(Collection entries)
──────

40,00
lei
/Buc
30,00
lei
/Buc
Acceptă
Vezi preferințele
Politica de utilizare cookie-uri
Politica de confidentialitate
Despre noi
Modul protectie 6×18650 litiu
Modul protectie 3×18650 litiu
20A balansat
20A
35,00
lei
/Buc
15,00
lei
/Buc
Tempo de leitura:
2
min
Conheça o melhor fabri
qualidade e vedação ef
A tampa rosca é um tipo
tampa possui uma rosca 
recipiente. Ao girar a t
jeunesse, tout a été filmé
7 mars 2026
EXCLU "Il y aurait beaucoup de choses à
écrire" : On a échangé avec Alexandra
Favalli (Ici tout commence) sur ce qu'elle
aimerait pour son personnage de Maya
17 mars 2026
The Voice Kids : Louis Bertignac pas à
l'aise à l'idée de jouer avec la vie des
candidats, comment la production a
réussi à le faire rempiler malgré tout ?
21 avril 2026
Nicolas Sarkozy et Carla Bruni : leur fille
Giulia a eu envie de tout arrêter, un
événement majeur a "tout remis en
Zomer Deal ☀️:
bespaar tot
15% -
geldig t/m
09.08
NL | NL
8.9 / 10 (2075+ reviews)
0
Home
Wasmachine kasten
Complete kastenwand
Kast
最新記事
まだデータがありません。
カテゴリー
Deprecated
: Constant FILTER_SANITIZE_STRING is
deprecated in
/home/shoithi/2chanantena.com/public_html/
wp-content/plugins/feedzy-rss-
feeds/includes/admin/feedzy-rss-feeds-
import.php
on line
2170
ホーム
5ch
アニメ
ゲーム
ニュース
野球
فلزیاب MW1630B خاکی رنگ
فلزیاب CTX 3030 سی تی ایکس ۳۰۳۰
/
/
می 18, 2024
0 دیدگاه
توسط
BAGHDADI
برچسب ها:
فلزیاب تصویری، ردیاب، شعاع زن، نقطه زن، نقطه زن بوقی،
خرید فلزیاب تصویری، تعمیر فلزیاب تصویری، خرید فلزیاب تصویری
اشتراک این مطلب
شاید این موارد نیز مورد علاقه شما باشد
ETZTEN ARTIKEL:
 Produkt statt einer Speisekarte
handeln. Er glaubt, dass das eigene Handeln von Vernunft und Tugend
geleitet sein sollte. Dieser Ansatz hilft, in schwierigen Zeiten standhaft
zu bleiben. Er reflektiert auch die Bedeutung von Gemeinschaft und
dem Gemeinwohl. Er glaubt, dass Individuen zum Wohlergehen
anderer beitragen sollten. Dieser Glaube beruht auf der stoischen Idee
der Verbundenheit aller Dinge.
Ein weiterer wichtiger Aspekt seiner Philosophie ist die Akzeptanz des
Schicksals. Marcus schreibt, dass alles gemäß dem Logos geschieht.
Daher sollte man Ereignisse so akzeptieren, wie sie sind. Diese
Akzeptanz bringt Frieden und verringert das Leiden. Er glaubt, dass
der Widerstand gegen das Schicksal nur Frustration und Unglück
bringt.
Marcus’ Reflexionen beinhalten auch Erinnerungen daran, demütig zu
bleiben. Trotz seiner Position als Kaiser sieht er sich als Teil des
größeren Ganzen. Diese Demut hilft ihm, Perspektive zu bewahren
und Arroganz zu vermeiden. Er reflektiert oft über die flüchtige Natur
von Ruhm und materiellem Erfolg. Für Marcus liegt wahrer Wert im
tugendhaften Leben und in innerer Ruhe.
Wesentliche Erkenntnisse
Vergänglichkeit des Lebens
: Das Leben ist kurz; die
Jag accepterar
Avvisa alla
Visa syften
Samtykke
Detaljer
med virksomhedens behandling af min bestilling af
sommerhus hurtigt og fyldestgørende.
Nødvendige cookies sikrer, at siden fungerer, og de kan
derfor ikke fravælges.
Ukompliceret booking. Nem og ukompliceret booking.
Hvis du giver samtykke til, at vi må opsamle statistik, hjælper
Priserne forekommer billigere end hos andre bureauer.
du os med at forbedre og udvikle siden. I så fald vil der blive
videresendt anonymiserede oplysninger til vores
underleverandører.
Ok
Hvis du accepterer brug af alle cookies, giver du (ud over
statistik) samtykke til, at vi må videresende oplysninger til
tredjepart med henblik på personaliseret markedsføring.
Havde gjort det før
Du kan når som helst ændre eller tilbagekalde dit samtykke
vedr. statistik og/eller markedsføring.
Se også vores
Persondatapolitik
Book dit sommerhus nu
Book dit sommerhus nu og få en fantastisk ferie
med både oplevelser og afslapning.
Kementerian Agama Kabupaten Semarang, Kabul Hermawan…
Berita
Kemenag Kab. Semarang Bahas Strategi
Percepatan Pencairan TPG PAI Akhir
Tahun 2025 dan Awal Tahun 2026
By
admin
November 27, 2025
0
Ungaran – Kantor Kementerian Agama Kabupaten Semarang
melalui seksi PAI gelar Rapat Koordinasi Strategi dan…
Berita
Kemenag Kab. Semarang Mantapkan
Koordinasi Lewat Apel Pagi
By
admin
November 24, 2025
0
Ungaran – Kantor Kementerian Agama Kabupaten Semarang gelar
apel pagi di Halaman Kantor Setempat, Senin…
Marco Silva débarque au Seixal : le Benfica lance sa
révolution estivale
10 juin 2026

──────

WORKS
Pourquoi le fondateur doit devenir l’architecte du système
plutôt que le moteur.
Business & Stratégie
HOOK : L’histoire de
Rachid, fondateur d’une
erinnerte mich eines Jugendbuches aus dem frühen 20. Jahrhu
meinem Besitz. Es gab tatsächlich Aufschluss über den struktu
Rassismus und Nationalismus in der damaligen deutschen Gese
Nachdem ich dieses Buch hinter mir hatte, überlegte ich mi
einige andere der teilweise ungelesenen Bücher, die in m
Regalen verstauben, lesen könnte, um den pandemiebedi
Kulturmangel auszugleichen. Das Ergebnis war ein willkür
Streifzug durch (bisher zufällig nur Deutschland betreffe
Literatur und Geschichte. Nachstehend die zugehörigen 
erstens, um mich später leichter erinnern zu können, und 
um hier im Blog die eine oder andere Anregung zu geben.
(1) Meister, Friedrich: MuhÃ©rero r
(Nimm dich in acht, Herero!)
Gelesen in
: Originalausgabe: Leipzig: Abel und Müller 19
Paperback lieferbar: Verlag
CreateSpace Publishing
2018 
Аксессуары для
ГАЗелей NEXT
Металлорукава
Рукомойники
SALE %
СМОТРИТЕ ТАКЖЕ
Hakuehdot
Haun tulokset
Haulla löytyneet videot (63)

──────

WORK TO BE COMPLETED -> Write down again, exactly as given, only the lines above that fall from the line with "von Ruhm und" to the line with "Priserne forekommer billigere", inclusive.

FINAL ANSWER ->
von Ruhm und materiellem Erfolg. Für Marcus liegt wahrer Wert im
tugendhaften Leben und in innerer Ruhe.
Wesentliche Erkenntnisse
Vergänglichkeit des Lebens
: Das Leben ist kurz; die
Jag accepterar
Avvisa alla
Visa syften
Samtykke
Detaljer
med virksomhedens behandling af min bestilling af
sommerhus hurtigt og fyldestgørende.
Nødvendige cookies sikrer, at siden fungerer, og de kan
derfor ikke fravælges.
Ukompliceret booking. Nem og ukompliceret booking.
Hvis du giver samtykke til, at vi må opsamle statistik, hjælper
Priserne forekommer billigere end hos andre bureauer.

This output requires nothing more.